Bloomberg reported that Mathias Cormann, the OECD secretary-general, this week told a panel at the World Economic Forum’s annual meeting in Davos, Switzerland, that progress on ironing out technical details on the digital tax deal was going less quickly than planned.
It comes after the Organisation for Economic Cooperation and Development (OECD) last October reached an agreement on a global corporation tax rate.
Corporation tax agreement
That agreement sounded the begin of the end for global corporations utilising low-taxing countries such as Ireland or Luxembourg, to limit their corporate tax obligations.
Last October 136 countries and jurisdictions, representing more than 90 percent of global GDP, agreed a global minimum corporate tax rate of 15 percent.
This was a major reform of the international tax system that will ensure that Multinational Enterprises (MNEs) are subject to a minimum 15 percent tax rate from 2023, the OECD said at the time.
The deal, which officials had hoped to sign off by mid 2022, aims to reallocate rights to tax big digital groups such as Amazon, Apple and Google to the individual countries where their sales actually take place.
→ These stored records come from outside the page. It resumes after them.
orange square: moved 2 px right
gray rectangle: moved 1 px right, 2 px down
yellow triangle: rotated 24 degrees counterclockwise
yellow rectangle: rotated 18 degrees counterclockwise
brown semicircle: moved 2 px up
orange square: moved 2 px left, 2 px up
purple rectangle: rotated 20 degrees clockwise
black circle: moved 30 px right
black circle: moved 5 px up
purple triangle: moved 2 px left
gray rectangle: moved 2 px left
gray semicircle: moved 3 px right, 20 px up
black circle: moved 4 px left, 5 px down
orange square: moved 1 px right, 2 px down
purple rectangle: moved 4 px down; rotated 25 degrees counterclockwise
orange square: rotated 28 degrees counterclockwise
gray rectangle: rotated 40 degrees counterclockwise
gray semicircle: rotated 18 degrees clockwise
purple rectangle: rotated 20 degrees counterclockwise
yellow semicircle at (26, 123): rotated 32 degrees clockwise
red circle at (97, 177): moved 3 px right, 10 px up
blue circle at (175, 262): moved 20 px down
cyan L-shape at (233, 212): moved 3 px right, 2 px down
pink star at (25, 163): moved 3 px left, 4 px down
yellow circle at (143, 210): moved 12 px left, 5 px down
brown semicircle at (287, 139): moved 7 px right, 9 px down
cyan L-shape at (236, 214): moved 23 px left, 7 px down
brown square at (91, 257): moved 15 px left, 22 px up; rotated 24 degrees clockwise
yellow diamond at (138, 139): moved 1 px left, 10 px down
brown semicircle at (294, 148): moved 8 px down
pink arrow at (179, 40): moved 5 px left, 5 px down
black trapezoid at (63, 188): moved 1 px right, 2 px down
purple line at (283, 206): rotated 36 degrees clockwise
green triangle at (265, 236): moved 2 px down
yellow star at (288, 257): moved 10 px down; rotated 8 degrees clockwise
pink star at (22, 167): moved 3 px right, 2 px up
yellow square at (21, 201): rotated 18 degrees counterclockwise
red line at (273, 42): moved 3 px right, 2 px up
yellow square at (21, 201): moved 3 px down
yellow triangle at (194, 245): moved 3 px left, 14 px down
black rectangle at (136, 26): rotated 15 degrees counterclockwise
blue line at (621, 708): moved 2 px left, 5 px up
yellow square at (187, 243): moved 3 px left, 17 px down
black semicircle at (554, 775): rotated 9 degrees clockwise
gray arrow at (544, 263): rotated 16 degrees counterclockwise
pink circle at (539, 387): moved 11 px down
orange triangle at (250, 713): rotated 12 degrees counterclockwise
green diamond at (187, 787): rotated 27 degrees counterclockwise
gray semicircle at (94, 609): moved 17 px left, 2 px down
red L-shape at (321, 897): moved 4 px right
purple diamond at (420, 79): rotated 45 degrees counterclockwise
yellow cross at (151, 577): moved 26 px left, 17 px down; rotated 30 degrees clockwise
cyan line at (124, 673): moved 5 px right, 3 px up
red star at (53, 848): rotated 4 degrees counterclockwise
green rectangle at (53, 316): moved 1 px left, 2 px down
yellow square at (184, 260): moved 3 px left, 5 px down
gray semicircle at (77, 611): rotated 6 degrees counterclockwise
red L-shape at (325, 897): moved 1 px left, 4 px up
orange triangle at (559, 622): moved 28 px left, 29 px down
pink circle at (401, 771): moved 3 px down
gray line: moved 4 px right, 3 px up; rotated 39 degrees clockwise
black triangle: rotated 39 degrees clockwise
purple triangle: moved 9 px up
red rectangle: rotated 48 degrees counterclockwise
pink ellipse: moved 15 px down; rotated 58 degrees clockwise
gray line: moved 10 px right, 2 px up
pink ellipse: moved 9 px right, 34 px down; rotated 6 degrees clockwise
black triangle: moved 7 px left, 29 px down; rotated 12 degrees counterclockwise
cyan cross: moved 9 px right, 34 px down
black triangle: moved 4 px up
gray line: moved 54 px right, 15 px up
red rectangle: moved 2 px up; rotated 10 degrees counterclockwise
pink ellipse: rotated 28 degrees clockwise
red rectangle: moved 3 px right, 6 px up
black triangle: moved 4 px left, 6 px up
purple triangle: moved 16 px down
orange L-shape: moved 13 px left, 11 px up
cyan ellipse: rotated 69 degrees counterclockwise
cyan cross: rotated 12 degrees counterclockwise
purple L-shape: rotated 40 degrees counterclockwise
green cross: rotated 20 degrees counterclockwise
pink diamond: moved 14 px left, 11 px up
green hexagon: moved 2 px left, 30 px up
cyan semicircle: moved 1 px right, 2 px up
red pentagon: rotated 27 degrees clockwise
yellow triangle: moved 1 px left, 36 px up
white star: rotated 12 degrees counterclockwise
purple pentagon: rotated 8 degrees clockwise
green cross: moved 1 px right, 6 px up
That OECD agreement finalised the deal that had been reached by the G7 finance ministers at a meeting in London last year, ahead of the G7 summit in Cornwall in June 2021.
But now it is being reported that OECD secretary-general Mathias Cormann, expects a delay to its implementation, after he reportedly said there were “difficult discussions under way”, and that instead of being implemented next year (2023), it would not come into force until 2024 at the earliest.
“We deliberately set a very ambitious timeline for implementation initially, to keep the pressure on… but I suspect that it’s probably most likely that we’ll end up with a practical implementation from 2024 onwards,” he reportedly said.
Cormann added it was “manifestly” in the interest of the US to join the deal and that he was “quietly optimistic” that a compromise which all members could back would be presented in the EU.
It should be noted that US approval of the deal is currently stalled in the US Congress.
OECD’s Cormann was asked whether prospects for US ratification would be derailed if Republicans (who mostly oppose the deal), win majorities in the House of Representatives and the Senate in November’s midterm elections.
“I cannot imagine that any country… would make a judgement that would put themselves at that sort of disadvantage,” Cormann replied.
“I believe that irrespective of who’s in the majority in Congress… this is manifestly in the US interest.”
Meanwhile the delay has also been confirmed by French Finance Minister Bruno Le Maire, who on Tuesday said the global digital tax deal might not be ready until the end 2023 or early 2024, Reuters reported.
“As far as Pillar I is concerned – digital taxation – we won’t spare our efforts to convince the international community and the members of the OECD to do their best efforts to have a consensus in the coming months,” Le Maire was quoted as saying, after chairing a meeting of EU finance ministers in Brussels.
“It might be the end of 2023, it might be the beginning of 2024, the key point is to have a total overhaul of the international taxation system,” Le Maire reportedly added.
Digital Services Tax
The issue of mostly American big name corporations using certain low tax European nations such as Ireland or Luxembourg to base their operations, has long been a bug bear for the European Commission and European governments.
In 2019 for example, Amazon was accused of paying less tax in the UK over a 20 year period, than some major UK retailers pay in a single year.
But the European Commission has not enjoyed much success in its pursuit of US firms paying tax.
For example in July 2020, Europe’s second-top court rejected an EU order that Apple had to pay 13 billion euros ($11.8bn) in Irish back taxes.
The EC is currently challenging that ruling.
As a consequence of an absence of an agreement corporate tax rate, France and other countries had introduced their own digital tax regimes.
The United States responded and introduced tariffs on about $2bn of imports, including from the UK, in retaliation for those digital service taxes.
But the US suspended the tariffs for 180 days in order to allow talks to take place at the G7 and G20 summits in 2021.
However, the new corporate tax agreement will likely have its critics, who argue that 15 percent is too low.
In June last year tax activists levelled a serious allegation against what they call the ‘Silicon Six’, namely Facebook, Apple, Amazon, Netflix, Google and Microsoft.
The Fair Tax Foundation alleged it had undertaken a forensic analysis of the tax conduct of the Silicon Six, and alleged the firms had paid $100 billion less in tax than they had claimed.